Monday, 02 August 2021

Indonesia-Singapore Effectively Applied the New Tax Treaty on 1 January 2022

The revision of the Double Taxation Avoidance Agreement (P3B) or tax treaty between Indonesia and Singapore is officially effective as of 23 July 2021. As for the implementation of the updated tax treaty will be effectively carried out by each country per 1 January 2022. 

This was confirmed by the Singapore Tax Authority, The Inland Revenue Authority of Singapore (IRAS) after officially ratifying the latest Indonesia-Singapore tax treaty.

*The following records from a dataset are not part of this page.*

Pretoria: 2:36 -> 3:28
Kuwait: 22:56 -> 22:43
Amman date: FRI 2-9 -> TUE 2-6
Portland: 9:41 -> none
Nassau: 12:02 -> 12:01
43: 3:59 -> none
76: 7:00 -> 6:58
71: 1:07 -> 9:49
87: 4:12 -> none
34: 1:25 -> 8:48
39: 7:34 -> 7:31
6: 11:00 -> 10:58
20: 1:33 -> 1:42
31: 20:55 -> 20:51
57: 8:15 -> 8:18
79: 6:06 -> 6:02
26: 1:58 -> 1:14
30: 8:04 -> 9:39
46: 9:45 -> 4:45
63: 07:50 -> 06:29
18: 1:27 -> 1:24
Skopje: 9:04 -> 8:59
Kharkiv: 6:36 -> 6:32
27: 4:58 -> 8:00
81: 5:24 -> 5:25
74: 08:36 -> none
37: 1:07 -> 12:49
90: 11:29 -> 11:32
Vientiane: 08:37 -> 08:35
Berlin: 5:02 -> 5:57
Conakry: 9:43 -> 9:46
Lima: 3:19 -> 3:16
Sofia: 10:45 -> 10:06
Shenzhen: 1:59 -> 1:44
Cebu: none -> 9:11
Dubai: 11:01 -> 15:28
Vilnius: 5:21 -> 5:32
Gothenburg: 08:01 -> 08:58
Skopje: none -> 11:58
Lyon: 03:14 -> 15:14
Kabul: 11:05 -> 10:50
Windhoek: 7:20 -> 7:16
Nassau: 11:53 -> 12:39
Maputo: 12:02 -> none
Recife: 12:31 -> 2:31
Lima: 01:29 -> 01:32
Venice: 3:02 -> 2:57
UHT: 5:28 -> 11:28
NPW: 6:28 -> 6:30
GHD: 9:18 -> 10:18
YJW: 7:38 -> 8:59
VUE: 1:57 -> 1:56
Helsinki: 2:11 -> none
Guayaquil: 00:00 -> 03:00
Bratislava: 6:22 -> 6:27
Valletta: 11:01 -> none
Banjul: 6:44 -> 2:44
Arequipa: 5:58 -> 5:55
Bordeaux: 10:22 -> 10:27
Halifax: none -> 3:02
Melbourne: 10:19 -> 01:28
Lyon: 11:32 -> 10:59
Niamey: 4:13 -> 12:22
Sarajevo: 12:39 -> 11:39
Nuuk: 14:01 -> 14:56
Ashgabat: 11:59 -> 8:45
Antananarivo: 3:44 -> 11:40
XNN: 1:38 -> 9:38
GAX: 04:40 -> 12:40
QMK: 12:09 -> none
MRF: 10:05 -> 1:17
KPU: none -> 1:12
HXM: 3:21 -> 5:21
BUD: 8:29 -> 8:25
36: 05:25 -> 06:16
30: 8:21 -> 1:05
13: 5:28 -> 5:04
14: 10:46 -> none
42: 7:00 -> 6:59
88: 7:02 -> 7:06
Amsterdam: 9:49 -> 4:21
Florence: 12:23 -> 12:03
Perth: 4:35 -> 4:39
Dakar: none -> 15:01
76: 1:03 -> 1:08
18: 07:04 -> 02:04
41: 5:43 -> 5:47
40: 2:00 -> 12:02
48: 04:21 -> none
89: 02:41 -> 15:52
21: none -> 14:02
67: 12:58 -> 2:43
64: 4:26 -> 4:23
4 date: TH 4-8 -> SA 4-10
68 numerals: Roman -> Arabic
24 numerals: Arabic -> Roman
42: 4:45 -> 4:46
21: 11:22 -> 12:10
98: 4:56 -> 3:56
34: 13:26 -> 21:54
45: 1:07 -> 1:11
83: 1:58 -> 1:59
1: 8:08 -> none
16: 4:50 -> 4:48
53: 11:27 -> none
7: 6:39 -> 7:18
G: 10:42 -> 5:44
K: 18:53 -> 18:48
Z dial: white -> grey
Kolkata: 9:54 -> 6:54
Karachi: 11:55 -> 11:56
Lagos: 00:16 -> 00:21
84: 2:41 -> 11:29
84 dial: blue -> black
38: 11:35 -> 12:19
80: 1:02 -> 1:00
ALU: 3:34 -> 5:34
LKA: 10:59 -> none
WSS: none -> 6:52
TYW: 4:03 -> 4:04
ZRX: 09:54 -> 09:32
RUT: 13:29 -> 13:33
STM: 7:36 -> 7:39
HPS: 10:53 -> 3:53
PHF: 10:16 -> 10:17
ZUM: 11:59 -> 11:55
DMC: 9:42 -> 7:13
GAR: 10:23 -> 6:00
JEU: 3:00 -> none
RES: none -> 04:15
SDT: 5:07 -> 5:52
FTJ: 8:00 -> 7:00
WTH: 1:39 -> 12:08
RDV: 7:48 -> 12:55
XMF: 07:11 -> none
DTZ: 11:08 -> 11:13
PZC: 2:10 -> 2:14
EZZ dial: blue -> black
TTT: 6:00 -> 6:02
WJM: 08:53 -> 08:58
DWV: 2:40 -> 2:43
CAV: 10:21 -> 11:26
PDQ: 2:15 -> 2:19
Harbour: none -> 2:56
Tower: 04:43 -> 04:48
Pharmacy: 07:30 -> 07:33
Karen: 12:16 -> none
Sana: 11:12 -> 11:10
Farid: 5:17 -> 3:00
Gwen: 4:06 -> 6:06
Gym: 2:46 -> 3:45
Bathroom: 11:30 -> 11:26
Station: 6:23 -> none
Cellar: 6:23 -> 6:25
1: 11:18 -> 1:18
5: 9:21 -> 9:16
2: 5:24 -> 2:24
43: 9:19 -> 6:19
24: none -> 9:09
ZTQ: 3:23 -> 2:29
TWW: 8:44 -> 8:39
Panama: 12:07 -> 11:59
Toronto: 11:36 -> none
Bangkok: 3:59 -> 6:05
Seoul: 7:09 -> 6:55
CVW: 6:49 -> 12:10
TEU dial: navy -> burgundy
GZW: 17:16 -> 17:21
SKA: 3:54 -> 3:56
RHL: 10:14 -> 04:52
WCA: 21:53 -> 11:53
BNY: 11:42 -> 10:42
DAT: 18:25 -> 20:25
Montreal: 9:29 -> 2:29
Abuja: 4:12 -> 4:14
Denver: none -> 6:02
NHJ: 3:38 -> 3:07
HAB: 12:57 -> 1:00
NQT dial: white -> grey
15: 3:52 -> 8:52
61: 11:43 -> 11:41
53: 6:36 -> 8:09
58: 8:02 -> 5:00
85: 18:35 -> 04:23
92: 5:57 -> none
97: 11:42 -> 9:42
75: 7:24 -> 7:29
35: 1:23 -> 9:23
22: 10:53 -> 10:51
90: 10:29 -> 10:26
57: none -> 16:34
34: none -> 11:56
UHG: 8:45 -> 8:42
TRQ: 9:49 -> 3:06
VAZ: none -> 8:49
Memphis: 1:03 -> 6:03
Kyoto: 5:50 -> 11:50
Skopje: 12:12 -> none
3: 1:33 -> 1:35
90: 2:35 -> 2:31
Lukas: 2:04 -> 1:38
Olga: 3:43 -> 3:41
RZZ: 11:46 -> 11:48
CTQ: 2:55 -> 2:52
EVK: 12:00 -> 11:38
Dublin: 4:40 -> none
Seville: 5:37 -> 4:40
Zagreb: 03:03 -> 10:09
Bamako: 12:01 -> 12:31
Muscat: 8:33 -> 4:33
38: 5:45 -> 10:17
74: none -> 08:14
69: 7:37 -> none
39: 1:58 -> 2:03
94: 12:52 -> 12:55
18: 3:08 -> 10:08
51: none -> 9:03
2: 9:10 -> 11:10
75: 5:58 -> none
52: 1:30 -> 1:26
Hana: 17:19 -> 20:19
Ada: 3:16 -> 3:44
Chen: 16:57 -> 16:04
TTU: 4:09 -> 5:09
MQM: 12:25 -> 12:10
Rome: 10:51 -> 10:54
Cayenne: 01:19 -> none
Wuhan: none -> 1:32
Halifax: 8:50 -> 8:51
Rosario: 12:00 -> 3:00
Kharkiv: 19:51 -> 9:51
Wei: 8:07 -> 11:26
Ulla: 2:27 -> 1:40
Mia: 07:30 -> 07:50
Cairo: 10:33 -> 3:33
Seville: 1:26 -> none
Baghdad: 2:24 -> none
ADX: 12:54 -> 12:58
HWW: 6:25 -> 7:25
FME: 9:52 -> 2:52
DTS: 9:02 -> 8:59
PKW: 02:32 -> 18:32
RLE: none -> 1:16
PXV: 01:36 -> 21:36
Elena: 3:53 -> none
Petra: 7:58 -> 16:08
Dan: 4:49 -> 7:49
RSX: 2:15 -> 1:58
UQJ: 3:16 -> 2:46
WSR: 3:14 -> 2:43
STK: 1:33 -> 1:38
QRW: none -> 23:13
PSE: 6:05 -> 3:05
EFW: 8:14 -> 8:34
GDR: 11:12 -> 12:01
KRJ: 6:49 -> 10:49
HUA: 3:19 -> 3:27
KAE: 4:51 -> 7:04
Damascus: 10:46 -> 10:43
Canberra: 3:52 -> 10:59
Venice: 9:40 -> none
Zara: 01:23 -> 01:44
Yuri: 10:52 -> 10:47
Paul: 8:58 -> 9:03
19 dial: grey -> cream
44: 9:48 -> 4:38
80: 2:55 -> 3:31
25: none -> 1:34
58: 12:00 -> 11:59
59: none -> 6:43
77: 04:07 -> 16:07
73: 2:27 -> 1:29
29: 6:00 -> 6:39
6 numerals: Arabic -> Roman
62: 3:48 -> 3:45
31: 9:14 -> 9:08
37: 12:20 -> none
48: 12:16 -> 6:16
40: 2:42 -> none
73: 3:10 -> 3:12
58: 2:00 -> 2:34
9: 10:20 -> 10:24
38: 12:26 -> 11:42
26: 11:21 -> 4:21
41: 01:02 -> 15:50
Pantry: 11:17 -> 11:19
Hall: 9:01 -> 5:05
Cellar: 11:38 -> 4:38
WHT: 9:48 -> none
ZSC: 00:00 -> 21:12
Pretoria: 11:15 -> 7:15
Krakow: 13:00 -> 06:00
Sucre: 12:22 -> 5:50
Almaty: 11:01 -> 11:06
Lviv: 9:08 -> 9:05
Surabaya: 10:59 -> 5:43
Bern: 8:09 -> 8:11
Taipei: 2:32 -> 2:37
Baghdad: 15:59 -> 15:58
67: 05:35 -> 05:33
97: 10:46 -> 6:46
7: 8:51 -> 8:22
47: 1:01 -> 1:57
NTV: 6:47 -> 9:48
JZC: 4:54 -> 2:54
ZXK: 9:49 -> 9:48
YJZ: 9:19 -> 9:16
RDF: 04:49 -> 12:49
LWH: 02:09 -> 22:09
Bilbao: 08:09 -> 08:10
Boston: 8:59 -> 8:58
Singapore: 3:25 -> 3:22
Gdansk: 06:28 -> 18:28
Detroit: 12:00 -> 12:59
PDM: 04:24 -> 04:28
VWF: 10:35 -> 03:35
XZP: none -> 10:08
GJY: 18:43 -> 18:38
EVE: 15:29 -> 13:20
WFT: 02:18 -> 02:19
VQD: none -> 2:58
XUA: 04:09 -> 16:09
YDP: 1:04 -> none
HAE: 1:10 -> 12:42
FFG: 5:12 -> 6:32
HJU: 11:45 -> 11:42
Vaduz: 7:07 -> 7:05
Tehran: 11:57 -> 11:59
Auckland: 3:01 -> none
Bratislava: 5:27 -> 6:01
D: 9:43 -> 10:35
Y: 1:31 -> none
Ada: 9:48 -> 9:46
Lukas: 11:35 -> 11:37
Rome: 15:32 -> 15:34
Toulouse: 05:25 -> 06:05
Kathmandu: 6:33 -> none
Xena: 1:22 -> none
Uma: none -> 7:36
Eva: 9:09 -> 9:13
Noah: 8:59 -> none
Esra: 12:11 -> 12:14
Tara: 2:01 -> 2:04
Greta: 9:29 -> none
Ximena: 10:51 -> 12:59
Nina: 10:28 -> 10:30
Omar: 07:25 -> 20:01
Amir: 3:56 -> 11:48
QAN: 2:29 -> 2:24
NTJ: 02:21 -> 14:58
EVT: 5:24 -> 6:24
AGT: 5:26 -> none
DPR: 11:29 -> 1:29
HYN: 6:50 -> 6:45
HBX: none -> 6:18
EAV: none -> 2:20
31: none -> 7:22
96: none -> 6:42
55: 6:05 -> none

For the first time, the Indonesia-Singapore Double Tax Avoidance Agreement has been revised after more than 30 years of the agreement. Although the signing of the tax treaty amendments has taken place on 4 February 2020, there is a time lag for the implementation until both countries ratify it.

In the new tax treaty, the Governments of Indonesia and Singapore agreed on the amendment of 8 (eight) of the following 10 (ten) tax treaty clauses: 

  1. The branch profit, tax rate decreased from 15% to 10%
  2. The royalty tax rate decreased from 15% to 10% and 8%
  3. Strengthening of Production Sharing Contract (KBH) and Contract of Work (KK) arrangements
  4. Tax exemption on interest income received by government institutions (government exemption)
  5. Tax on government bond interest is regulated according to domestic regulations (maximum 10%)
  6. Capital Gains on Asset Sales 
  7. Anti-tax avoidance and evasion clauses 
  8. Exchange of tax information

The tax rate on royalties is trimmed from 15% to 8% only for royalties on equipment and industry experience, trade, and science. Meanwhile, other royalties are set at 10%.

Regarding the tax exemption on interest received by government institutions, the two countries agreed to include the Sovereign Wealth Fund (SWF) and its subsidiaries as institutions that receive the tax exemption.

In addition, the provisions that exclude the imposition of taxes on government bonds are abolished. Thus, government bonds will be taxed according to domestic regulations, with a maximum rate of 10%. 

The two countries also agreed to include a tax clause on capital gains in the tax treaty, the implementation of which is in accordance with the 2017 OECD model. In this case, Indonesia-Singapore concurred to include an indirect transfer of assets clause and to give taxation rights to Indonesia for the transfer of shares traded on the Indonesian stock exchange.

Related to the mechanism for exchanging information, the two countries agreed to change the guidelines from the 1977 OECD model to the 2017 OECD model.